There are many stunning places throughout the world, with outstanding landscapes and temperate weather.

One such place is Hawaii, with its weather and topography both having a major influence on the way in which the inhabitants conduct their funerals.

Funeral customs in Hawaii can either consist of traditional or modern elements, or even both. Some ancient customs are still used in modern day Hawaiian funerals such as the burial of bones.

Traditionally in Hawaiian culture, bones were viewed as the most important part of the body as bones are believed to contain the deceased’s iwi (spirit) which remains alive following death. Hawaiians would wash, wrap, and bury the bones in secret caves to prepare them for the afterlife.

Prior to a traditional Hawaiian funeral taking place and body visitations, the deceased’s body is washed with salt water which acts as a preservative allowing the body to remain home for two to three days.

Following this procedure, a dress is created and made entirely from strips of tree bark which the body is later placed into ready for the funeral. After the body has been cleansed and dressed, the deceased’s loved ones gather for a banquet.

In contrast to the majority of funeral services where the atmosphere is solemn, Hawaiian funerals place a central focus on celebrating the individual’s life. The service consists of cheerful dancing and singing, including the Hula dance which is carried out by the deceased’s relatives.

For people who wish to embed traditional elements into the funeral, prayers are often performed in the form of a chant, which is believed to push the deceased’s spirit from their body. In some instances, food is even provided for the spirit to please them and the other spirits of their previous loved ones.

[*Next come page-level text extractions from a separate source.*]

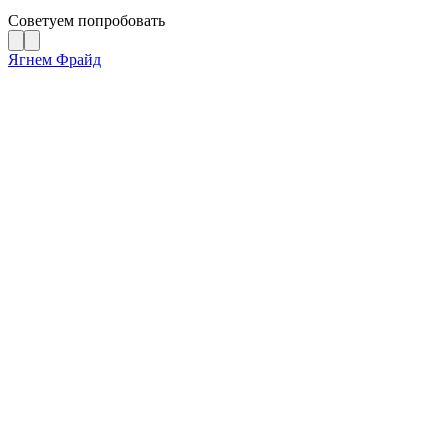
Советуем попробовать
Ягнем Фрайд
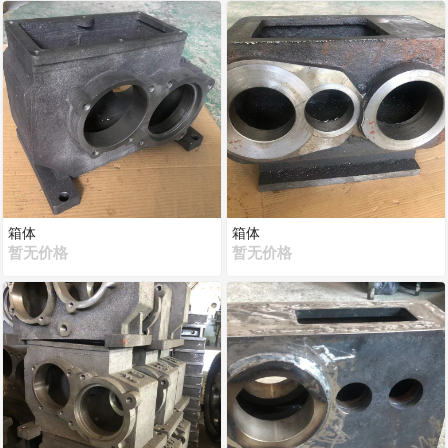
箱体
箱体
暂无价格
暂无价格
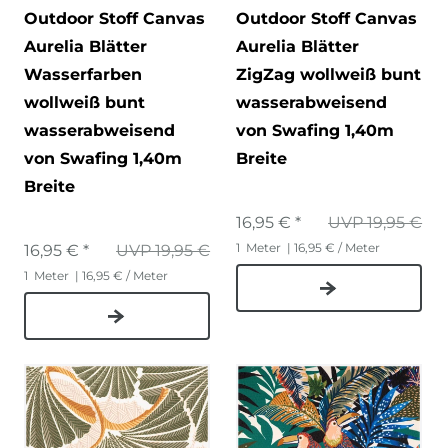
Outdoor Stoff Canvas
Outdoor Stoff Canvas
Aurelia Blätter
Aurelia Blätter
Wasserfarben
ZigZag wollweiß bunt
wollweiß bunt
wasserabweisend
wasserabweisend
von Swafing 1,40m
von Swafing 1,40m
Breite
Breite
16,95 € *
UVP 19,95 €
1
Meter
| 16,95 € / Meter
16,95 € *
UVP 19,95 €
1
Meter
| 16,95 € / Meter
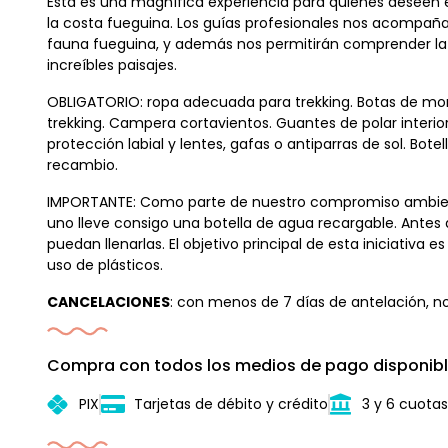
Esta es una magnífica experiencia para quienes deseen e
la costa fueguina. Los guías profesionales nos acompañar
fauna fueguina, y además nos permitirán comprender la n
increíbles paisajes.
OBLIGATORIO: ropa adecuada para trekking. Botas de mon
trekking. Campera cortavientos. Guantes de polar interio
protección labial y lentes, gafas o antiparras de sol. Bot
recambio.
IMPORTANTE: Como parte de nuestro compromiso ambienta
uno lleve consigo una botella de agua recargable. Ante
puedan llenarlas. El objetivo principal de esta iniciativa
uso de plásticos.
CANCELACIONES
: con menos de 7 días de antelación, n
Compra con todos los medios de pago disponibl
PIX
Tarjetas de débito y crédito
3 y 6 cuotas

One of the most popular ways to honour the deceased following the funeral in Hawaii is through traditional lei throwing.

Lei throwing is a ritual where the deceased’s family and friends throw lei (garlands of flowers) into the water, whilst reflecting upon the memories of their loved one.

Lei throwing can occur in two ways; whilst some people take individual flowers off the lei and scatter them in the sea, others will place the whole lei into water. This practice is not only perceived as a powerful way to pay respect to the deceased, it also creates a beautiful sight in the water.

Meanwhile, some inhabitants take part in Paddle-Out Ceremonies, which are native to Hawaii, and they almost always involve the traditional throwing of lei.

Hawaiian funerals place a central focus on celebrating the individual’s life

A Paddle-Out is a floating memorial service which takes place in the middle of the ocean. Although this type of memorial service was traditionally established to commemorate the lives of surfers, now anyone can gather in a circle in the water on their kayaks and surfboards. Within the memorial service, the people discuss cherished memories of their loved ones together before throwing lei into the sea.

Furthermore, more recently Hawaii has adapted a new method to honour the deceased which mirrors Toro Nagashi, the Japanese Floating Lantern Festival.

Since the early 21st century, each year on Memorial Day, lanterns are sent out towards the ocean to commemorate around 40,000 people’s lives.

The lanterns contain personalised messages or prayers, written on the sides, from the deceased’s family and friends. Before the lanterns are set afloat, a Pu (conch shell) is played which is followed by Japanese drums and a traditional Hawaiian chant.

This procession is believed to purify and bless the area, preparing it for the procession of the event. This year the event was held at the Ala Moana Regional Park in Honolulu and generated a crowd of thousands.